How very helpful of it.

>
> Unfortunately policies do not support notrack, and the necessary 
> arguments that I have tried in direct rules are invalid.  I have also 
> come to find that the firewall direct rules only support iptables, 
> while my firewalld.conf is set to use nftables; thus, unable to see 
> nftables tables and chains setup by firewalld.  Maybe the nftable rules 
> from firewalld override the iptables rules from firewalld direct?

Rocky 9 offers iptables-nft, which uses nftables as a backend while continuing to support xtables extensions. Unfortunately, it cannot be relied upon to translate the syntax of a given iptables(8) rule to a native nft(8) rule, even for those rules where it is technically possible. Consider the following.

# nft flush ruleset
# iptables -V
iptables v1.8.10 (nf_tables)
# iptables -t raw -A PREROUTING -j CT --notrack
# nft list ruleset
# Warning: table ip raw is managed by iptables-nft, do not touch!
table ip raw {
	chain PREROUTING {
		type filter hook prerouting priority raw; policy accept;
		counter packets 0 bytes 0 xt target "CT"
	}
}

This shows iptables electing to use the CT extension from xtables, rather than produce the native, equivalent nftables rule. Consequently, one ends up with a hybrid ruleset that can no longer be safely managed with nft alone.

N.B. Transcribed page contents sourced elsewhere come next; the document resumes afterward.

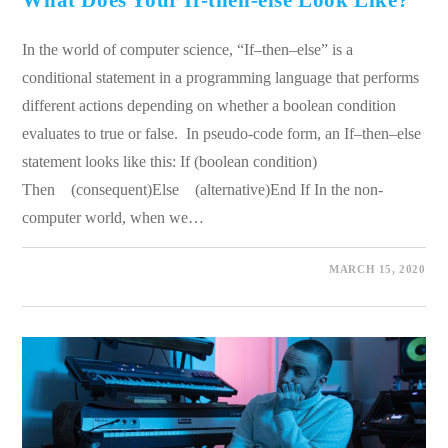
What Does Your If-then-else Look Like?
In the world of computer science, “If–then–else” is a
conditional statement in a programming language that performs
different actions depending on whether a boolean condition
evaluates to true or false. In pseudo-code form, an If–then–else
statement looks like this: If (boolean condition)
Then (consequent)Else (alternative)End If In the non-
computer world, when we…
0 COMMENTS
MARCH 15, 2020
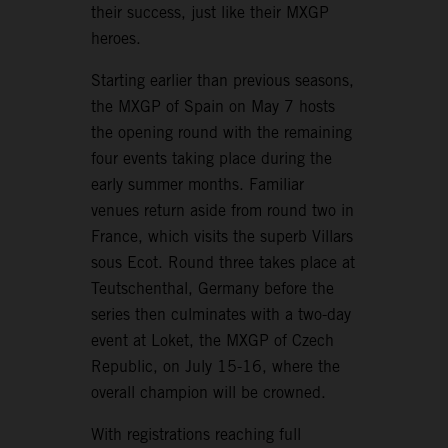
their success, just like their MXGP
heroes.
Starting earlier than previous seasons,
the MXGP of Spain on May 7 hosts
the opening round with the remaining
four events taking place during the
early summer months. Familiar
venues return aside from round two in
France, which visits the superb Villars
sous Ecot. Round three takes place at
Teutschenthal, Germany before the
series then culminates with a two-day
event at Loket, the MXGP of Czech
Republic, on July 15-16, where the
overall champion will be crowned.
With registrations reaching full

So, should you wish to try the firewall.direct(5) syntax, be sure to define "FirewallBackend=iptables". Further, in each case that the backend is switched, be sure to stop the service and run "nft flush ruleset" before starting it again.

>
> At the moment, I created some workaround scripts from the information 
> in this post, and call the in the systemd  ExecStartPre= for DNS 
> service start.  I remove them in ExecStopPost=.

I fear that this might prove brittle. Presumably, firewalld can be instructed to interact with the ruleset in such a way that the necessary rules are lost, well after the systemd service has been started. Still, I can think of nothing else, other than to forgo the use of firewalld altogether.